> [Task details]:
Leave every image behind and restate the data word for word.
====================
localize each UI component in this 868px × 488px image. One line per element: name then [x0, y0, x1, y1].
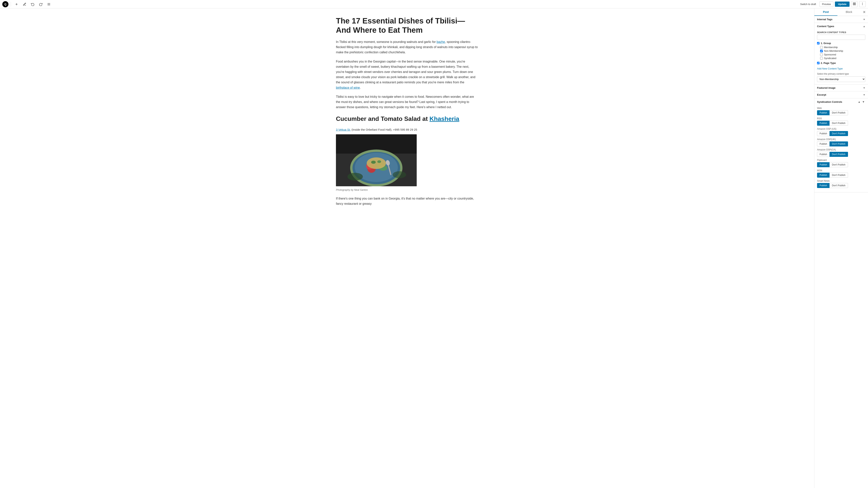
- post-body: In Tbilisi at this very moment, someone …: [336, 39, 478, 206]
- msn-dont-publish-button[interactable]: Don't Publish: [830, 173, 848, 178]
- tab-post[interactable]: Post: [814, 8, 837, 16]
- syndication-header[interactable]: Syndication Controls ▲ ▼: [814, 98, 868, 105]
- syndication-body: Web Publish Don't Publish RSS Publish Do…: [814, 105, 868, 192]
- section-featured-image: Featured image ▼: [814, 84, 868, 91]
- food-photo: [336, 134, 417, 186]
- section-syndication: Syndication Controls ▲ ▼ Web Publish Don…: [814, 98, 868, 193]
- paragraph-3[interactable]: Tbilisi is easy to love but tricky to na…: [336, 94, 478, 110]
- add-content-type-link[interactable]: Add New Content Type: [817, 67, 843, 70]
- syndicated-item: Syndicated: [817, 56, 865, 60]
- excerpt-chevron: ▼: [863, 93, 865, 96]
- add-block-button[interactable]: [13, 1, 20, 7]
- svg-point-25: [347, 173, 363, 180]
- svg-point-22: [377, 160, 381, 163]
- content-types-body: SEARCH CONTENT TYPES 1. Group Membership…: [814, 30, 868, 84]
- image-caption: Photography by Neal Santos: [336, 188, 478, 192]
- section-heading[interactable]: Cucumber and Tomato Salad at Khasheria: [336, 114, 478, 124]
- toolbar-divider: [11, 2, 11, 6]
- membership-item: Membership: [817, 46, 865, 49]
- undo-button[interactable]: [29, 1, 36, 7]
- syndication-web: Web Publish Don't Publish: [817, 107, 865, 115]
- tab-block[interactable]: Block: [837, 8, 861, 16]
- non-membership-checkbox[interactable]: [820, 50, 823, 52]
- syndication-flipboard: Flipboard Publish Don't Publish: [817, 159, 865, 167]
- excerpt-label: Excerpt: [817, 93, 826, 96]
- group2-checkbox[interactable]: [817, 62, 819, 64]
- svg-point-20: [367, 157, 386, 169]
- khasheria-link[interactable]: Khasheria: [430, 115, 459, 122]
- rss-publish-button[interactable]: Publish: [817, 121, 830, 126]
- msn-publish-button[interactable]: Publish: [817, 173, 830, 178]
- section-content-types: Content Types ▲ SEARCH CONTENT TYPES 1. …: [814, 23, 868, 84]
- flipboard-publish-button[interactable]: Publish: [817, 162, 830, 167]
- bazhe-link[interactable]: bazhe: [437, 40, 445, 44]
- search-content-types-input[interactable]: [817, 35, 865, 40]
- birthplace-wine-link[interactable]: birthplace of wine: [336, 86, 360, 89]
- location-detail: (Inside the Orbeliani Food Hall), +995 5…: [351, 128, 417, 131]
- redo-button[interactable]: [37, 1, 44, 7]
- group1-checkbox[interactable]: [817, 42, 819, 45]
- syndication-amazon-ca: Amazon OSP(CA) Publish Don't Publish: [817, 148, 865, 157]
- amazon-uk-publish-button[interactable]: Publish: [817, 141, 830, 146]
- amazon-uk-dont-publish-button[interactable]: Don't Publish: [830, 141, 848, 146]
- syndication-expand-button[interactable]: ▼: [862, 100, 865, 103]
- site-logo: Q: [2, 1, 8, 7]
- amazon-ca-label: Amazon OSP(CA): [817, 148, 865, 151]
- sponsored-item: Sponsored: [817, 53, 865, 56]
- settings-button[interactable]: [851, 1, 858, 7]
- editor-content: The 17 Essential Dishes of Tbilisi—And W…: [336, 16, 478, 210]
- more-options-button[interactable]: [859, 1, 866, 7]
- smart-news-dont-publish-button[interactable]: Don't Publish: [830, 183, 848, 188]
- rss-buttons: Publish Don't Publish: [817, 121, 865, 126]
- content-types-header[interactable]: Content Types ▲: [814, 23, 868, 30]
- group1-label: 1. Group: [817, 42, 865, 45]
- syndication-msn: MSN Publish Don't Publish: [817, 169, 865, 178]
- smart-news-buttons: Publish Don't Publish: [817, 183, 865, 188]
- internal-tags-label: Internal Tags: [817, 18, 832, 21]
- close-sidebar-button[interactable]: ✕: [861, 8, 868, 16]
- membership-checkbox[interactable]: [820, 46, 823, 49]
- editor-area[interactable]: The 17 Essential Dishes of Tbilisi—And W…: [0, 8, 814, 488]
- web-label: Web: [817, 107, 865, 110]
- msn-buttons: Publish Don't Publish: [817, 173, 865, 178]
- switch-to-draft-button[interactable]: Switch to draft: [798, 2, 818, 7]
- svg-point-26: [393, 171, 406, 178]
- primary-content-type-section: Select the primary content type Non-Memb…: [817, 73, 865, 82]
- toolbar: Q Switch to draft Preview Update: [0, 0, 868, 8]
- sponsored-checkbox[interactable]: [820, 53, 823, 56]
- flipboard-buttons: Publish Don't Publish: [817, 162, 865, 167]
- location-line: 3 Vekua St. (Inside the Orbeliani Food H…: [336, 127, 478, 132]
- address-link[interactable]: 3 Vekua St.: [336, 128, 351, 131]
- paragraph-2[interactable]: Food ambushes you in the Georgian capita…: [336, 59, 478, 90]
- svg-rect-8: [853, 4, 854, 5]
- internal-tags-header[interactable]: Internal Tags ▼: [814, 16, 868, 23]
- primary-content-type-select[interactable]: Non-Membership Membership Sponsored Synd…: [817, 77, 865, 82]
- document-overview-button[interactable]: [45, 1, 52, 7]
- amazon-us-buttons: Publish Don't Publish: [817, 131, 865, 136]
- flipboard-label: Flipboard: [817, 159, 865, 162]
- syndication-smart-news: Smart News Publish Don't Publish: [817, 179, 865, 188]
- amazon-us-dont-publish-button[interactable]: Don't Publish: [830, 131, 848, 136]
- amazon-ca-dont-publish-button[interactable]: Don't Publish: [830, 152, 848, 157]
- syndicated-checkbox[interactable]: [820, 57, 823, 60]
- rss-label: RSS: [817, 117, 865, 120]
- flipboard-dont-publish-button[interactable]: Don't Publish: [830, 162, 848, 167]
- update-button[interactable]: Update: [835, 2, 849, 7]
- primary-content-type-label: Select the primary content type: [817, 73, 865, 75]
- amazon-us-publish-button[interactable]: Publish: [817, 131, 830, 136]
- excerpt-header[interactable]: Excerpt ▼: [814, 91, 868, 98]
- paragraph-4[interactable]: If there's one thing you can bank on in …: [336, 196, 478, 206]
- rss-dont-publish-button[interactable]: Don't Publish: [830, 121, 848, 126]
- paragraph-1[interactable]: In Tbilisi at this very moment, someone …: [336, 39, 478, 55]
- svg-rect-6: [855, 3, 856, 4]
- tools-button[interactable]: [21, 1, 28, 7]
- amazon-ca-publish-button[interactable]: Publish: [817, 152, 830, 157]
- web-dont-publish-button[interactable]: Don't Publish: [830, 110, 848, 115]
- web-publish-button[interactable]: Publish: [817, 110, 830, 115]
- preview-button[interactable]: Preview: [819, 1, 833, 7]
- smart-news-publish-button[interactable]: Publish: [817, 183, 830, 188]
- syndication-collapse-button[interactable]: ▲: [857, 100, 861, 103]
- post-title[interactable]: The 17 Essential Dishes of Tbilisi—And W…: [336, 16, 478, 35]
- syndication-rss: RSS Publish Don't Publish: [817, 117, 865, 126]
- featured-image-header[interactable]: Featured image ▼: [814, 84, 868, 91]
====================
> [Solution for this exercise]:
localize each UI component in this 868px × 488px image. One line per element: name then [x0, y0, x1, y1].
- post-body: In Tbilisi at this very moment, someone …: [336, 39, 478, 206]
- msn-dont-publish-button[interactable]: Don't Publish: [830, 173, 848, 178]
- tab-post[interactable]: Post: [814, 8, 837, 16]
- syndication-header[interactable]: Syndication Controls ▲ ▼: [814, 98, 868, 105]
- syndication-body: Web Publish Don't Publish RSS Publish Do…: [814, 105, 868, 192]
- section-featured-image: Featured image ▼: [814, 84, 868, 91]
- food-photo: [336, 134, 417, 186]
- section-syndication: Syndication Controls ▲ ▼ Web Publish Don…: [814, 98, 868, 193]
- paragraph-3[interactable]: Tbilisi is easy to love but tricky to na…: [336, 94, 478, 110]
- add-content-type-link[interactable]: Add New Content Type: [817, 67, 843, 70]
- syndicated-item: Syndicated: [817, 56, 865, 60]
- excerpt-chevron: ▼: [863, 93, 865, 96]
- add-block-button[interactable]: [13, 1, 20, 7]
- svg-point-25: [347, 173, 363, 180]
- svg-point-22: [377, 160, 381, 163]
- content-types-body: SEARCH CONTENT TYPES 1. Group Membership…: [814, 30, 868, 84]
- image-caption: Photography by Neal Santos: [336, 188, 478, 192]
- section-heading[interactable]: Cucumber and Tomato Salad at Khasheria: [336, 114, 478, 124]
- toolbar-divider: [11, 2, 11, 6]
- membership-item: Membership: [817, 46, 865, 49]
- undo-button[interactable]: [29, 1, 36, 7]
- syndication-web: Web Publish Don't Publish: [817, 107, 865, 115]
- tab-block[interactable]: Block: [837, 8, 861, 16]
- non-membership-checkbox[interactable]: [820, 50, 823, 52]
- syndication-flipboard: Flipboard Publish Don't Publish: [817, 159, 865, 167]
- excerpt-label: Excerpt: [817, 93, 826, 96]
- group2-checkbox[interactable]: [817, 62, 819, 64]
- svg-point-20: [367, 157, 386, 169]
- khasheria-link[interactable]: Khasheria: [430, 115, 459, 122]
- rss-publish-button[interactable]: Publish: [817, 121, 830, 126]
- msn-publish-button[interactable]: Publish: [817, 173, 830, 178]
- section-content-types: Content Types ▲ SEARCH CONTENT TYPES 1. …: [814, 23, 868, 84]
- flipboard-publish-button[interactable]: Publish: [817, 162, 830, 167]
- bazhe-link[interactable]: bazhe: [437, 40, 445, 44]
- search-content-types-input[interactable]: [817, 35, 865, 40]
- birthplace-wine-link[interactable]: birthplace of wine: [336, 86, 360, 89]
- location-detail: (Inside the Orbeliani Food Hall), +995 5…: [351, 128, 417, 131]
- redo-button[interactable]: [37, 1, 44, 7]
- group1-checkbox[interactable]: [817, 42, 819, 45]
- syndication-amazon-ca: Amazon OSP(CA) Publish Don't Publish: [817, 148, 865, 157]
- amazon-uk-publish-button[interactable]: Publish: [817, 141, 830, 146]
- amazon-uk-dont-publish-button[interactable]: Don't Publish: [830, 141, 848, 146]
- syndication-expand-button[interactable]: ▼: [862, 100, 865, 103]
- site-logo: Q: [2, 1, 8, 7]
- amazon-ca-label: Amazon OSP(CA): [817, 148, 865, 151]
- sponsored-item: Sponsored: [817, 53, 865, 56]
- settings-button[interactable]: [851, 1, 858, 7]
- editor-content: The 17 Essential Dishes of Tbilisi—And W…: [336, 16, 478, 210]
- more-options-button[interactable]: [859, 1, 866, 7]
- smart-news-dont-publish-button[interactable]: Don't Publish: [830, 183, 848, 188]
- rss-buttons: Publish Don't Publish: [817, 121, 865, 126]
- content-types-header[interactable]: Content Types ▲: [814, 23, 868, 30]
- group1-label: 1. Group: [817, 42, 865, 45]
- syndication-msn: MSN Publish Don't Publish: [817, 169, 865, 178]
- smart-news-buttons: Publish Don't Publish: [817, 183, 865, 188]
- internal-tags-label: Internal Tags: [817, 18, 832, 21]
- close-sidebar-button[interactable]: ✕: [861, 8, 868, 16]
- membership-checkbox[interactable]: [820, 46, 823, 49]
- editor-area[interactable]: The 17 Essential Dishes of Tbilisi—And W…: [0, 8, 814, 488]
- web-label: Web: [817, 107, 865, 110]
- msn-buttons: Publish Don't Publish: [817, 173, 865, 178]
- switch-to-draft-button[interactable]: Switch to draft: [798, 2, 818, 7]
- svg-point-26: [393, 171, 406, 178]
- primary-content-type-section: Select the primary content type Non-Memb…: [817, 73, 865, 82]
- toolbar: Q Switch to draft Preview Update: [0, 0, 868, 8]
- sponsored-checkbox[interactable]: [820, 53, 823, 56]
- flipboard-buttons: Publish Don't Publish: [817, 162, 865, 167]
- location-line: 3 Vekua St. (Inside the Orbeliani Food H…: [336, 127, 478, 132]
- address-link[interactable]: 3 Vekua St.: [336, 128, 351, 131]
- paragraph-2[interactable]: Food ambushes you in the Georgian capita…: [336, 59, 478, 90]
- svg-rect-8: [853, 4, 854, 5]
- internal-tags-header[interactable]: Internal Tags ▼: [814, 16, 868, 23]
- primary-content-type-select[interactable]: Non-Membership Membership Sponsored Synd…: [817, 77, 865, 82]
- document-overview-button[interactable]: [45, 1, 52, 7]
- amazon-us-buttons: Publish Don't Publish: [817, 131, 865, 136]
- flipboard-label: Flipboard: [817, 159, 865, 162]
- syndication-smart-news: Smart News Publish Don't Publish: [817, 179, 865, 188]
- amazon-us-dont-publish-button[interactable]: Don't Publish: [830, 131, 848, 136]
- amazon-ca-dont-publish-button[interactable]: Don't Publish: [830, 152, 848, 157]
- syndicated-checkbox[interactable]: [820, 57, 823, 60]
- rss-label: RSS: [817, 117, 865, 120]
- flipboard-dont-publish-button[interactable]: Don't Publish: [830, 162, 848, 167]
- update-button[interactable]: Update: [835, 2, 849, 7]
- primary-content-type-label: Select the primary content type: [817, 73, 865, 75]
- amazon-us-publish-button[interactable]: Publish: [817, 131, 830, 136]
- excerpt-header[interactable]: Excerpt ▼: [814, 91, 868, 98]
- paragraph-4[interactable]: If there's one thing you can bank on in …: [336, 196, 478, 206]
- rss-dont-publish-button[interactable]: Don't Publish: [830, 121, 848, 126]
- paragraph-1[interactable]: In Tbilisi at this very moment, someone …: [336, 39, 478, 55]
- svg-rect-6: [855, 3, 856, 4]
- tools-button[interactable]: [21, 1, 28, 7]
- amazon-ca-publish-button[interactable]: Publish: [817, 152, 830, 157]
- web-dont-publish-button[interactable]: Don't Publish: [830, 110, 848, 115]
- web-publish-button[interactable]: Publish: [817, 110, 830, 115]
- preview-button[interactable]: Preview: [819, 1, 833, 7]
- smart-news-publish-button[interactable]: Publish: [817, 183, 830, 188]
- syndication-collapse-button[interactable]: ▲: [857, 100, 861, 103]
- post-title[interactable]: The 17 Essential Dishes of Tbilisi—And W…: [336, 16, 478, 35]
- syndication-rss: RSS Publish Don't Publish: [817, 117, 865, 126]
- featured-image-header[interactable]: Featured image ▼: [814, 84, 868, 91]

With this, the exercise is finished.